◆ Records shown:
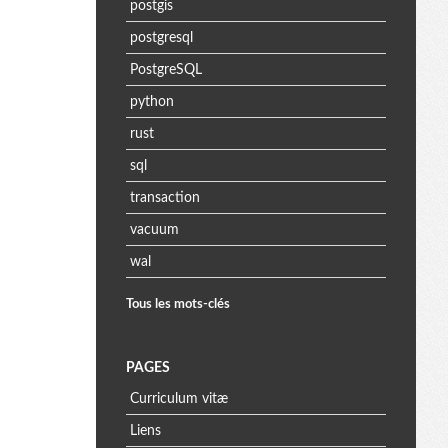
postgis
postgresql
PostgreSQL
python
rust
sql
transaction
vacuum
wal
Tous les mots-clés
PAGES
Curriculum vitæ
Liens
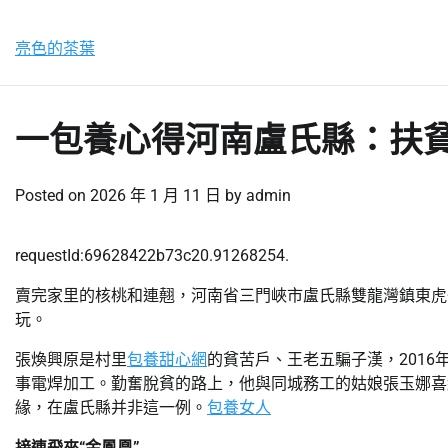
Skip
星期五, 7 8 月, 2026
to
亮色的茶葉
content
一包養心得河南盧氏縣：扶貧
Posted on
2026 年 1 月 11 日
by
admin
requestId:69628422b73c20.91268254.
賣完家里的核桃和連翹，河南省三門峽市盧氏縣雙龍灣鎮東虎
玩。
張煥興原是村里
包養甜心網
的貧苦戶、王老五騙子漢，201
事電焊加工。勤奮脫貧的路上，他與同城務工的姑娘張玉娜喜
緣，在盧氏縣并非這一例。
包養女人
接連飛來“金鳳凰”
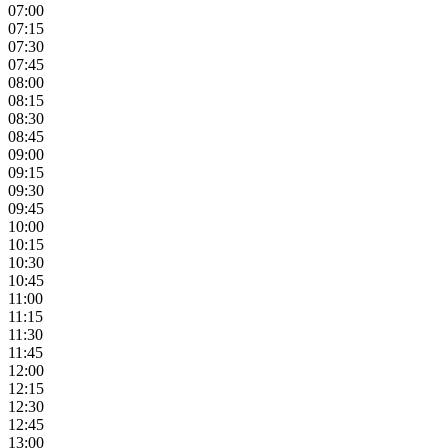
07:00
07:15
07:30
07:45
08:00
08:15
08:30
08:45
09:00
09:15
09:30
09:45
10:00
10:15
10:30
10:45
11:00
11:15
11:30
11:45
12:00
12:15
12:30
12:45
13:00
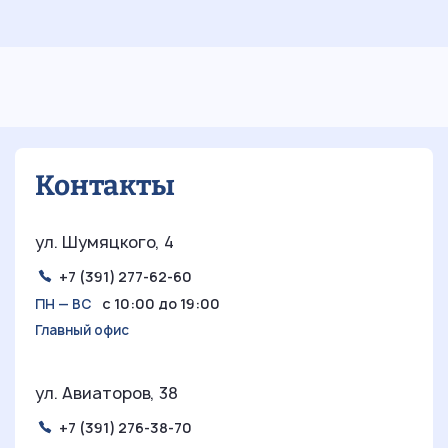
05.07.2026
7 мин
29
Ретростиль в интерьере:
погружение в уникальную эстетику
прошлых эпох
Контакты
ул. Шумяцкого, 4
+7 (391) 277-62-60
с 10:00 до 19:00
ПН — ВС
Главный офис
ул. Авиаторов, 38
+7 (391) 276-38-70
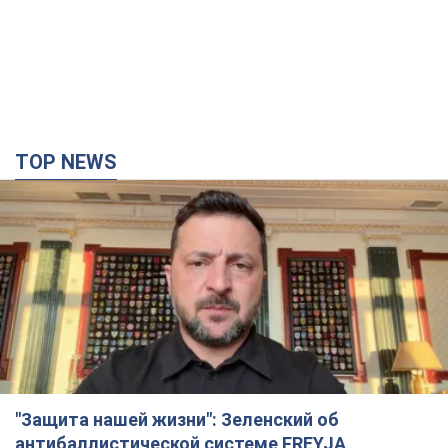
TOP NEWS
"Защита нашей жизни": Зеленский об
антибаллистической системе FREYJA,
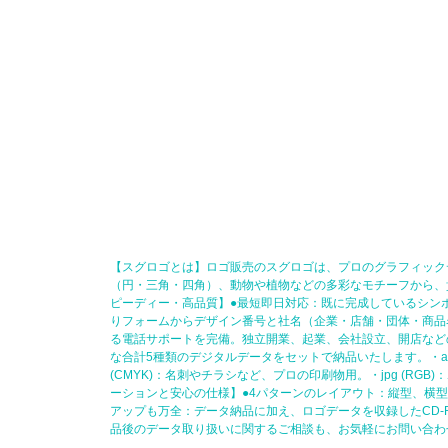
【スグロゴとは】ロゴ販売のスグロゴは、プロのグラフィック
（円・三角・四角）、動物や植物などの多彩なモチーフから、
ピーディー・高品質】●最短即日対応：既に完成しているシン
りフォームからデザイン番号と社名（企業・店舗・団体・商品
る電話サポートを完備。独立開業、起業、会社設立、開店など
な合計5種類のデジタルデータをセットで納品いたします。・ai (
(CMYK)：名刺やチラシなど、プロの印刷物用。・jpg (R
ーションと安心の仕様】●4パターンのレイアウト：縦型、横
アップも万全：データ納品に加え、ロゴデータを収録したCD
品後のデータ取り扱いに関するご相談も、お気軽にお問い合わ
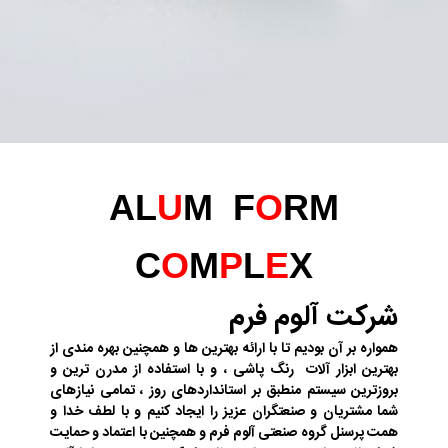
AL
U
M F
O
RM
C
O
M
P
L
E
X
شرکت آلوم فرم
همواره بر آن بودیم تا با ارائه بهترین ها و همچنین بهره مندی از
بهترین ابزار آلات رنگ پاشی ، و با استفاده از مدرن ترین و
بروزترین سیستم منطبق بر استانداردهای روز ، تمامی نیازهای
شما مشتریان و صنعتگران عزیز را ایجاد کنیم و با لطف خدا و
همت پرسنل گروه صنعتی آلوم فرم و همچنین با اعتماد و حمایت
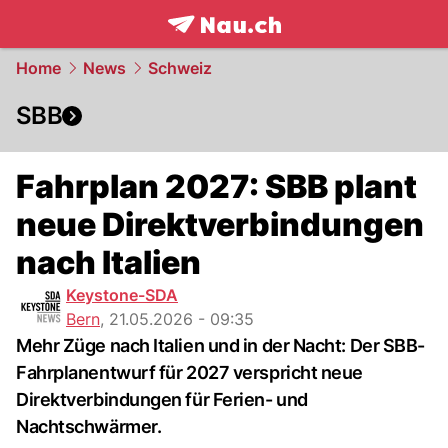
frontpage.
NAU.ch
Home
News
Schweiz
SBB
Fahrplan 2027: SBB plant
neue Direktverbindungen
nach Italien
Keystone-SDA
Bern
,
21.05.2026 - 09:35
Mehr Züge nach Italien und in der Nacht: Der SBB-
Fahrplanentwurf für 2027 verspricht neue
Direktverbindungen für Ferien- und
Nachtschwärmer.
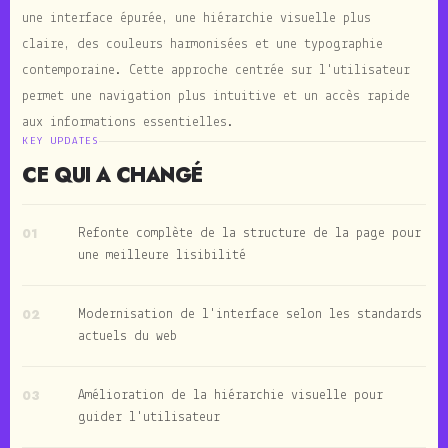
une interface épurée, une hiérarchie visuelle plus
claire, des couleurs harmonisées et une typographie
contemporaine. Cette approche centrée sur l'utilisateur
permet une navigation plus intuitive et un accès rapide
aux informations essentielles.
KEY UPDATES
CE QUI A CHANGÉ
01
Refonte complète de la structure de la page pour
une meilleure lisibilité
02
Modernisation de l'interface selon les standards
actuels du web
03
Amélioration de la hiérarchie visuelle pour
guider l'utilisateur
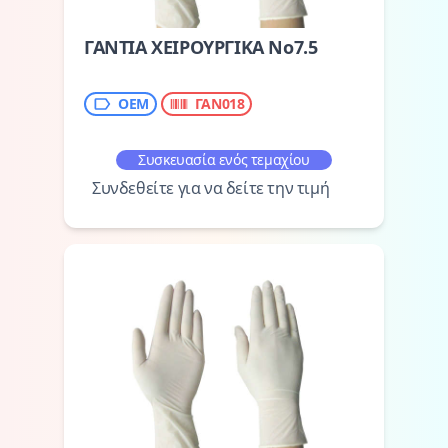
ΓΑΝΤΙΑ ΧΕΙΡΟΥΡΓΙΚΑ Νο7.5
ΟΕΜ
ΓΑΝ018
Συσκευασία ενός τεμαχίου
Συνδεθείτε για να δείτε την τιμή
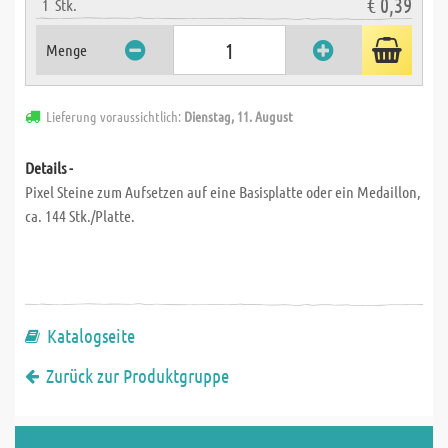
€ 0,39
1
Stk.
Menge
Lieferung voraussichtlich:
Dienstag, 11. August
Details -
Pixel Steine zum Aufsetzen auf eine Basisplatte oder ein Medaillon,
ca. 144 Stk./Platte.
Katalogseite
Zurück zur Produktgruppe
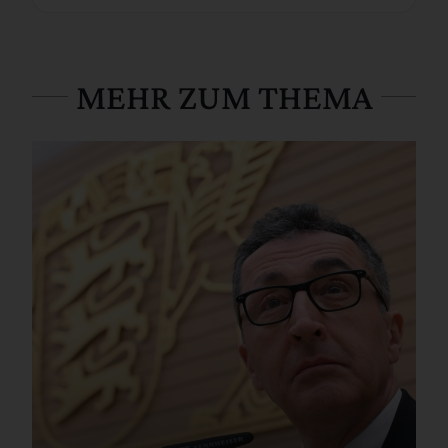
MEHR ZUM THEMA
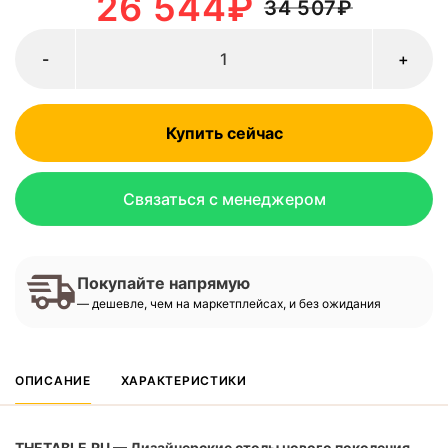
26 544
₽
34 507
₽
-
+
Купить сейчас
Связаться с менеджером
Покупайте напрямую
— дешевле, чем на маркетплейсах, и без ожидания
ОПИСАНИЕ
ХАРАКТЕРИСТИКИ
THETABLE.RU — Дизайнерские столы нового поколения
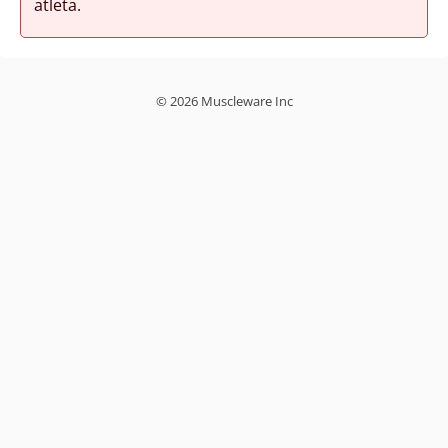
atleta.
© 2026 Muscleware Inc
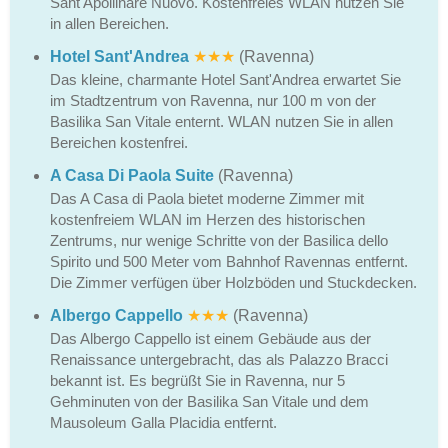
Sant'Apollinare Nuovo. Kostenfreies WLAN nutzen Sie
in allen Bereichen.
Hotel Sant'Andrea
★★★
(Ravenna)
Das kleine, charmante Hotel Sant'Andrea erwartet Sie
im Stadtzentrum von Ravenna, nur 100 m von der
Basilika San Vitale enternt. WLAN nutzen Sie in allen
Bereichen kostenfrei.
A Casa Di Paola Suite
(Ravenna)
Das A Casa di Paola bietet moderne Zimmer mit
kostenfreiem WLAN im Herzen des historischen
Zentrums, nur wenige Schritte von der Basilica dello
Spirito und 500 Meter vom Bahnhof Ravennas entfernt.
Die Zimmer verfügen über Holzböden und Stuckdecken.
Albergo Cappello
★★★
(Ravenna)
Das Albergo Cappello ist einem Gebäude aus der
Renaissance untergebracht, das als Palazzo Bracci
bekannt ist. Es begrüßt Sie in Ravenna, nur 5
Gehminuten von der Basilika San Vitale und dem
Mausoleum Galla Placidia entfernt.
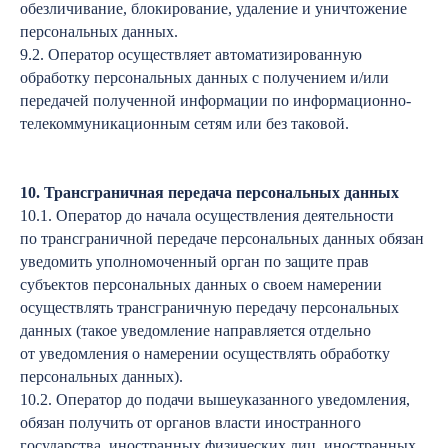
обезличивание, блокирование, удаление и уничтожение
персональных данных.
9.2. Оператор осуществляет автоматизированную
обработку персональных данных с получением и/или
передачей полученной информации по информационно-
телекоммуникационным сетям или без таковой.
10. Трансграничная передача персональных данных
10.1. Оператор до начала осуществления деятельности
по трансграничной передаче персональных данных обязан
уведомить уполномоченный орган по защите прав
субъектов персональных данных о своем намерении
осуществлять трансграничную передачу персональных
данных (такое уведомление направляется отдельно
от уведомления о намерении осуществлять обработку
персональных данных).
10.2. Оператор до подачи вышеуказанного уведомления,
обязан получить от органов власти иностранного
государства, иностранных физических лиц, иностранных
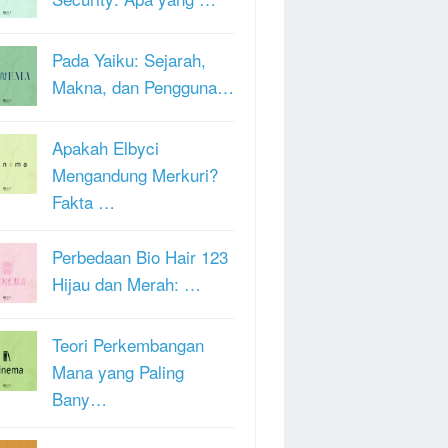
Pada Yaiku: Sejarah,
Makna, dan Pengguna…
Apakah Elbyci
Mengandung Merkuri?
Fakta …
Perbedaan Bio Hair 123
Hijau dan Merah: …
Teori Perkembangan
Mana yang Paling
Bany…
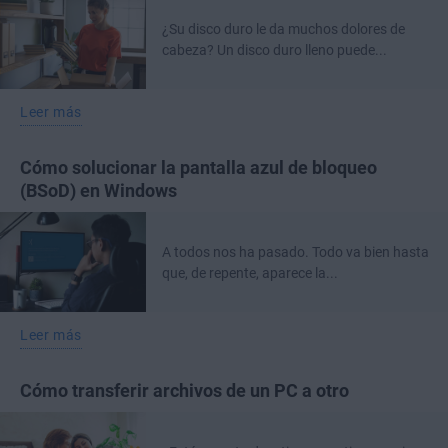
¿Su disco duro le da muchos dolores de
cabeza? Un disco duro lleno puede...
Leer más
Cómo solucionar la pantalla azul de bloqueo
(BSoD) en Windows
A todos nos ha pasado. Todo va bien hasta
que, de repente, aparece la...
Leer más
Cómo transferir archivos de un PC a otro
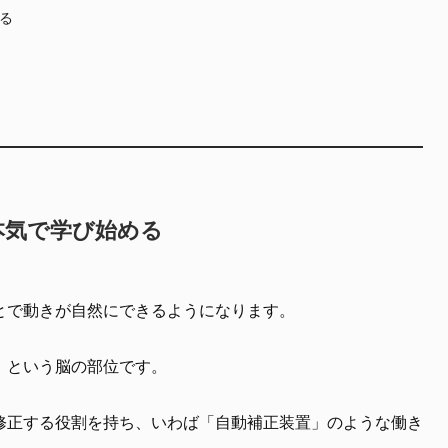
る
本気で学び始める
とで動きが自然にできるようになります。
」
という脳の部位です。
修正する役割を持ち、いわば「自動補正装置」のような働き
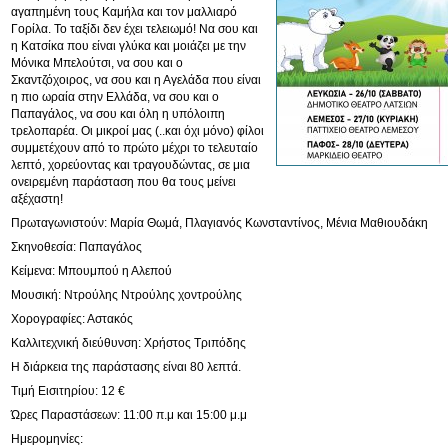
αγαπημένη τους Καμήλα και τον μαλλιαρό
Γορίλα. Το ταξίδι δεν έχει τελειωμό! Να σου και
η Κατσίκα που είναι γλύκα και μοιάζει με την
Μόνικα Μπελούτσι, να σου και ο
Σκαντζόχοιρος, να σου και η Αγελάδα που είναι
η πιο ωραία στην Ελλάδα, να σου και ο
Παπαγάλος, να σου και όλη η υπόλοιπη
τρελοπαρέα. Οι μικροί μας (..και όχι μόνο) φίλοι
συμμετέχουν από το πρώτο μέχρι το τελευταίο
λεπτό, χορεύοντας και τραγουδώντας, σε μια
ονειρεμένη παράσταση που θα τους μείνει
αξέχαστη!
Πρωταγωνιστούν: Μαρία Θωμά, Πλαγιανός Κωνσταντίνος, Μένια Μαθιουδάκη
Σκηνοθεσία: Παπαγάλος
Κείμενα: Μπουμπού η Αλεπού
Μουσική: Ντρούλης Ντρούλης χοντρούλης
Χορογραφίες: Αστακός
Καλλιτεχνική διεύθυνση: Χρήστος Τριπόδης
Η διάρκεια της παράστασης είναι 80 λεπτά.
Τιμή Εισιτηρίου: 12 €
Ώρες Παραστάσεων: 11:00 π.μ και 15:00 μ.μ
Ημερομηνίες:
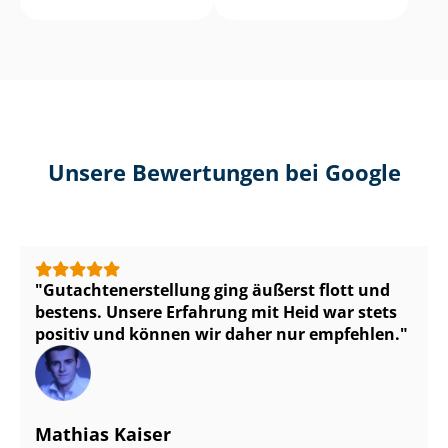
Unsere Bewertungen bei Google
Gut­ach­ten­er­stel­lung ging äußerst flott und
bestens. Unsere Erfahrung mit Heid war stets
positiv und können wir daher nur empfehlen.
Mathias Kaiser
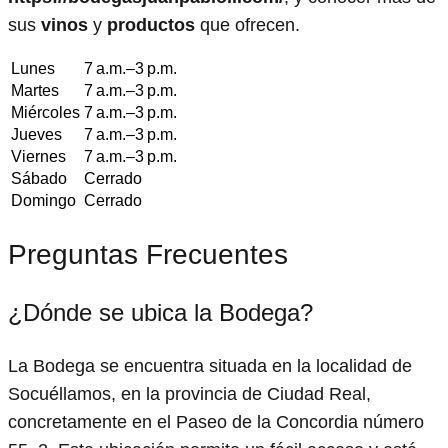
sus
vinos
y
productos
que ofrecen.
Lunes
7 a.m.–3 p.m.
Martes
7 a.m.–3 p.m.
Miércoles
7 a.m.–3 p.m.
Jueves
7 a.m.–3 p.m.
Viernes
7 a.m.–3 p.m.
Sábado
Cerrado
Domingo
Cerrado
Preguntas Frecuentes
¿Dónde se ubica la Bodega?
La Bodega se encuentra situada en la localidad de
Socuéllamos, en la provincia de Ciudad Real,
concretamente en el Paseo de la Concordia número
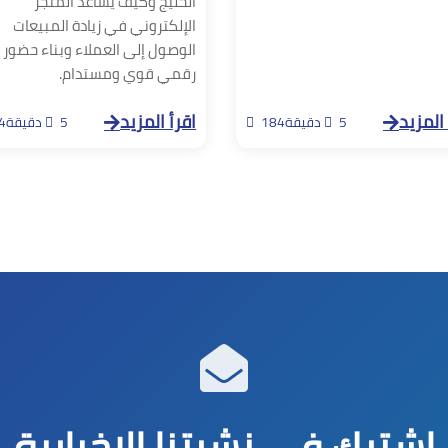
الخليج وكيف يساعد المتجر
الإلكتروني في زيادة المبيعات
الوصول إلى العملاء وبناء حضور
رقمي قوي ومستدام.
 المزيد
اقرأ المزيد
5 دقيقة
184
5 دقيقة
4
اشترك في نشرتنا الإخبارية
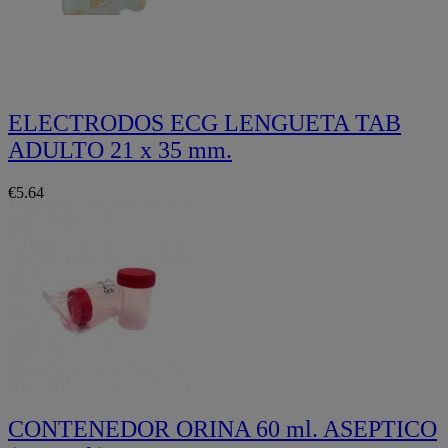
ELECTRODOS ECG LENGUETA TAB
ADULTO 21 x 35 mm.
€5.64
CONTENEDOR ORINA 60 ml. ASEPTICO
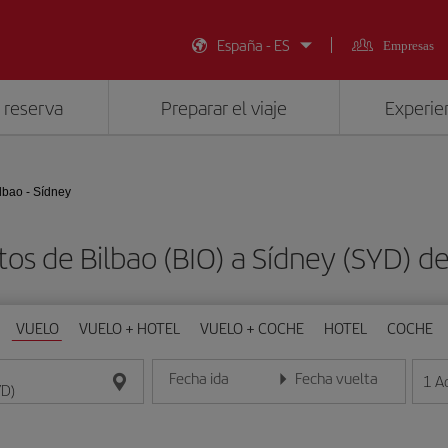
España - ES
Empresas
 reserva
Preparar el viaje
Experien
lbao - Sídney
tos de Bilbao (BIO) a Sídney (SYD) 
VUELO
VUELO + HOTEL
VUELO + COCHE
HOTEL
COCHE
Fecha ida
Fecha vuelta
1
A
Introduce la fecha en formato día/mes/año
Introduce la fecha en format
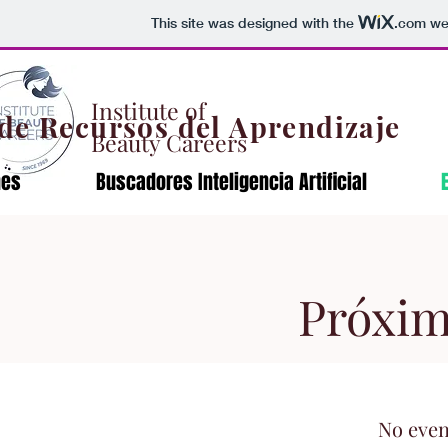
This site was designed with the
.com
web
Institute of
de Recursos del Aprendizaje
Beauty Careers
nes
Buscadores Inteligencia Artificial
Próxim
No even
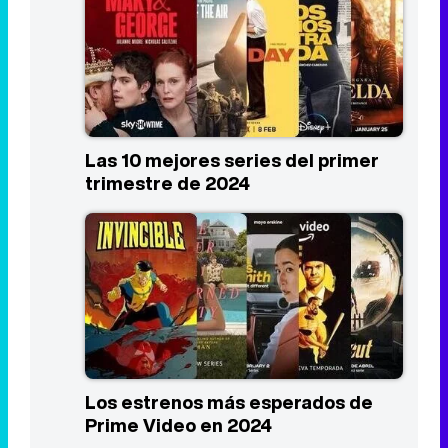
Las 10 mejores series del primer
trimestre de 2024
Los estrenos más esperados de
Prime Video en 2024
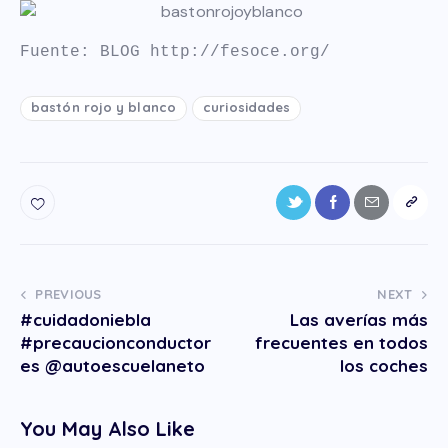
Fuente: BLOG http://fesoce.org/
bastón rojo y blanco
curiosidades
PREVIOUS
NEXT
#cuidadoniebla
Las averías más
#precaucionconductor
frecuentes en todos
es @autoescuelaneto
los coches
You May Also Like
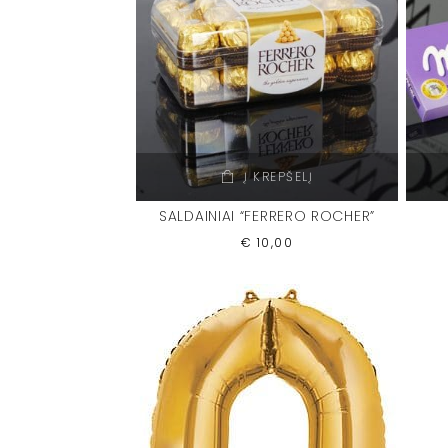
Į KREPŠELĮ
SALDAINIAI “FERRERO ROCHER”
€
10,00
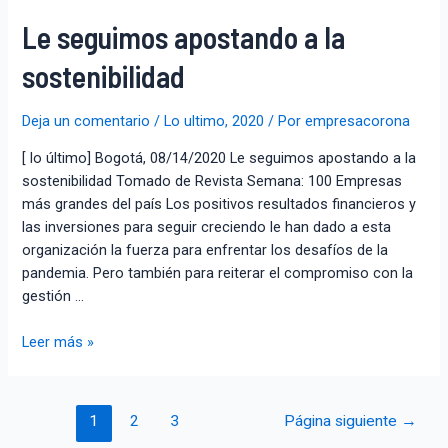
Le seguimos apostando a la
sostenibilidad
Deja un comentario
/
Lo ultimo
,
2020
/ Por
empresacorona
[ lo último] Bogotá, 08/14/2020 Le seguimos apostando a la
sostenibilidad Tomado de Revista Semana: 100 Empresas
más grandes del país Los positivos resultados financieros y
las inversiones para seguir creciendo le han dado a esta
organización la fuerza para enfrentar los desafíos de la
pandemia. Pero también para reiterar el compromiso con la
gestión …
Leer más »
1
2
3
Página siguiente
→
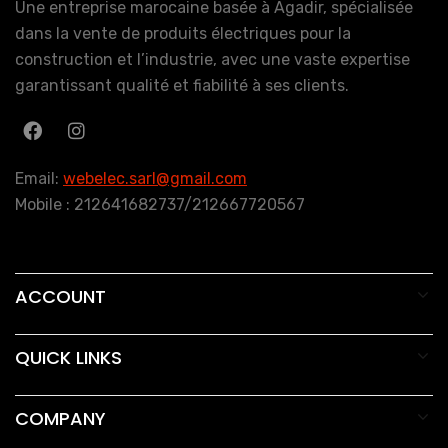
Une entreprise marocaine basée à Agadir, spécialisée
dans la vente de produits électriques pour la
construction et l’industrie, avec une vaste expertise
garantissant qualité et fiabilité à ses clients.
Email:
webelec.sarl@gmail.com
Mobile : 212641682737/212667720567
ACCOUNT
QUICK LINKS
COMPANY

◆ Exercise directions:
Out of the material above, select every line that holds the string "WLAN".

◆ Solution to this problem:
Sant'Apollinare Nuovo. Kostenfreies WLAN nutzen Sie
Basilika San Vitale enternt. WLAN nutzen Sie in allen
kostenfreiem WLAN im Herzen des historischen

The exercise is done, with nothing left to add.